Pertanyaannya selanjutnya adalah sudahkan kita berwakaf? dan mengapa dengan wakaf?, ketahuilah bahwa wakaf adalah salah satu bekal terbaik tuk perjalanan di akhirat kelak, dimana pahala terus mengalir meskipun nyawa telah terputus selama harta atau barang yang diwakafkan tersebut masih digunakan dan bermanfaat.
Dan hukum wakaf adalah sunah seperti amal jariyah. Sesuai dengan jenis amalnya, orang yang berwakaf bukan hanya berderma (sedekah) biasa, tetapi lebih besar pahala dan manfaatnya terhadap orang yang berwakaf.
Dalam sebuah hadits disebutkan bahwa: ”Apabila anak adam meninggal dunia maka terputuslah semua amalnya, kecuali tiga (macam) yaitu sedekah jariyah (yang mengalir terus), ilmu yang bermanfaat, atau anak sholeh yang mendoakannya (HR. Muslim), Firman Allah swt.: “kalian sekali-kali tidak akan menggapai kebaikan kecuali kalian mau menginfaqkan harta benda yang kalian cintai (Qs.

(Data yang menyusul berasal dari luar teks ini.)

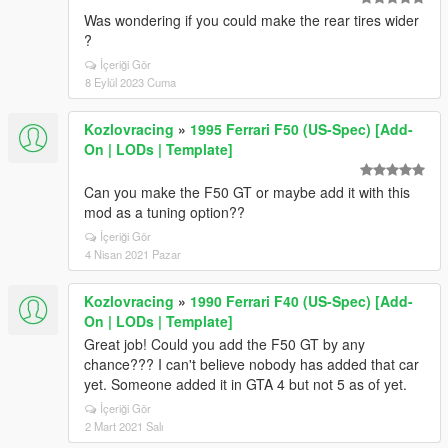
Was wondering if you could make the rear tires wider
?
İçeriği Gör
8 Eylül 2023 Cuma
Kozlovracing
»
1995 Ferrari F50 (US-Spec) [Add-
On | LODs | Template]
Can you make the F50 GT or maybe add it with this
mod as a tuning option??
İçeriği Gör
4 Nisan 2021 Pazar
Kozlovracing
»
1990 Ferrari F40 (US-Spec) [Add-
On | LODs | Template]
Great job! Could you add the F50 GT by any
chance??? I can't believe nobody has added that car
yet. Someone added it in GTA 4 but not 5 as of yet.
İçeriği Gör
2 Mart 2021 Salı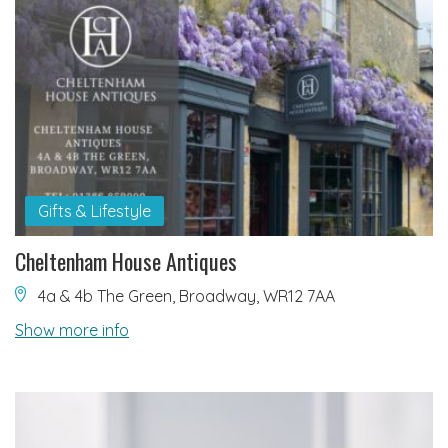
Gifts & Lifestyle
Cheltenham House Antiques
4a & 4b The Green, Broadway, WR12 7AA
Show more info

Ali Imran:92)
Aspek pengendaliannya adalah kebaikan akan tergapai dengan wakaf. Hal ini berdasarkan riwayat bahwa Abu Thalhah, ketika beliau mendengar ayat tersebut, beliau bergegas untuk mewakafkan sebagian harta yang ia cintai, yaitu Beirha, sebuah kebun yang terkenal. Maka ayat tersebut menjadi dalil atas disyariatkannya wakaf.

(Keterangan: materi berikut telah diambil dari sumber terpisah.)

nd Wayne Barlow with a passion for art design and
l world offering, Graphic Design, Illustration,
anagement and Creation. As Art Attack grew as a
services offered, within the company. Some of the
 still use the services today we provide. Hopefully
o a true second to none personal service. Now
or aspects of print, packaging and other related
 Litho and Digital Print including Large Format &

Begitu pula Asy-syeikh Muhammad ibn Shalih al-Utsaimin Rahimahullah mengatakan,“yang menjadi pijakan masalah ini (wakaf) adalah bahwasannya Amirul Mukminin Umar bin Al-Khattab ra. memiliki tanah di Khaibar. Tanah tersebut adalah harta paling berharga yang beliau miliki. Beliaupun datang menemui Rasulullah saw. untuk meminta pendapatnya tentang apa yang seharusnya dilakukan (dengan tanah wakaf tersebut). Karena para sahabat adalah orang-orang yang senantiasa menginfakkan harta yang paling mereka sukai. Rasulullah saw. memberikan petunjuk kapada beliau untuk mewakafkan dan megatakan, “Jika engkau mau, engkau tahan harta tersebut dan engkau sedekahkan hasilnya/manfaatnya.”Maka dengan petunjuk beliau itu lalu Umar sedekahkan hasilnya/manfaatnya dengan perjanjian tidak boleh dijual tanahnya, tidak boleh diwariskan, dan tidak boleh dihibahkan (HR/ Bukhori-Muslim).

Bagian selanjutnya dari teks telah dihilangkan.